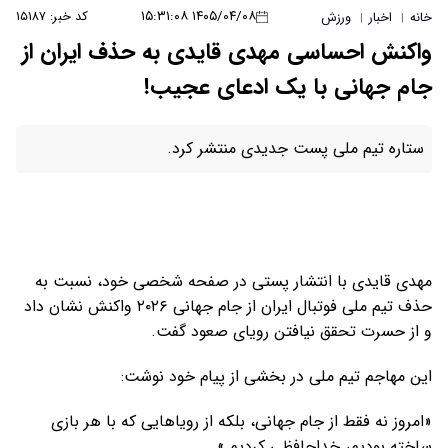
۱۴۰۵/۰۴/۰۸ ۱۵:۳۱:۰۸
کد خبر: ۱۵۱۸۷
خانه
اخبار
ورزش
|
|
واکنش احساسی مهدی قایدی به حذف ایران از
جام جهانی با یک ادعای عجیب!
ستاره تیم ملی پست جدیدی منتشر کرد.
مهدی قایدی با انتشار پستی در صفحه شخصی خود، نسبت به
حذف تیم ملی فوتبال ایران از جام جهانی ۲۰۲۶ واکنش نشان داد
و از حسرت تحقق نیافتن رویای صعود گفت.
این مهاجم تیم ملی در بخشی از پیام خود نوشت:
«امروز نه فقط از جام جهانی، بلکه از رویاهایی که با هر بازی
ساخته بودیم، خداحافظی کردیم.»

--------------------

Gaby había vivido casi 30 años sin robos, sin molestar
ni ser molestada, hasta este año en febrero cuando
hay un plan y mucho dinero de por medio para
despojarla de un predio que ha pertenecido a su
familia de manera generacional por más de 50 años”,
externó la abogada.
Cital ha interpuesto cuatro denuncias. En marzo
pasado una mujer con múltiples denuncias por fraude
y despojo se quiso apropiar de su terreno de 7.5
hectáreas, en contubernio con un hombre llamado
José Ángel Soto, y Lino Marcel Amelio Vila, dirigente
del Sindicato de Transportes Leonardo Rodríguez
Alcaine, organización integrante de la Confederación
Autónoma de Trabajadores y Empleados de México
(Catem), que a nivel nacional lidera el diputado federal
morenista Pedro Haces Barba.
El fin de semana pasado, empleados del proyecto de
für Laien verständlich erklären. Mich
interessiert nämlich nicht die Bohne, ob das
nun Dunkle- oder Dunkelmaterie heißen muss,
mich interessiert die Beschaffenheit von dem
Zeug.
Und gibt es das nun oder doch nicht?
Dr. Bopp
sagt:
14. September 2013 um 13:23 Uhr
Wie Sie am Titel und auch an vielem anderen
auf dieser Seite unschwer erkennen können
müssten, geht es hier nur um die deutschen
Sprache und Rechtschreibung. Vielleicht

--------------------

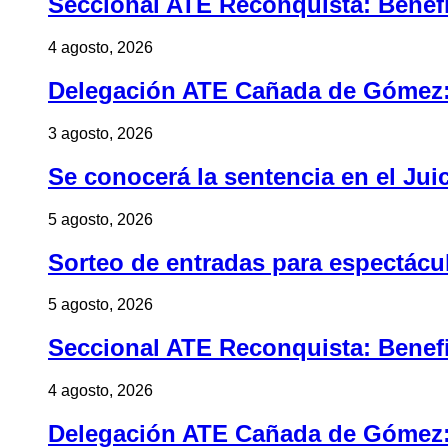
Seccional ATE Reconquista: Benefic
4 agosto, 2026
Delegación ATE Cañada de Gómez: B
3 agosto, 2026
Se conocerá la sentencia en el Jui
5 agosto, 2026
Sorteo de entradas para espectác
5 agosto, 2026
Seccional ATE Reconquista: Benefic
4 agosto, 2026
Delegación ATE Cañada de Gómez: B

--------------------

## Brief
All that is needed is the exact run of lines above from the line containing "morenista Pedro Haces Barba." through the line containing "Sprache und Rechtschreibung. Vielleicht", both of them included.

## Answer section
morenista Pedro Haces Barba.
El fin de semana pasado, empleados del proyecto de
für Laien verständlich erklären. Mich
interessiert nämlich nicht die Bohne, ob das
nun Dunkle- oder Dunkelmaterie heißen muss,
mich interessiert die Beschaffenheit von dem
Zeug.
Und gibt es das nun oder doch nicht?
Dr. Bopp
sagt:
14. September 2013 um 13:23 Uhr
Wie Sie am Titel und auch an vielem anderen
auf dieser Seite unschwer erkennen können
müssten, geht es hier nur um die deutschen
Sprache und Rechtschreibung. Vielleicht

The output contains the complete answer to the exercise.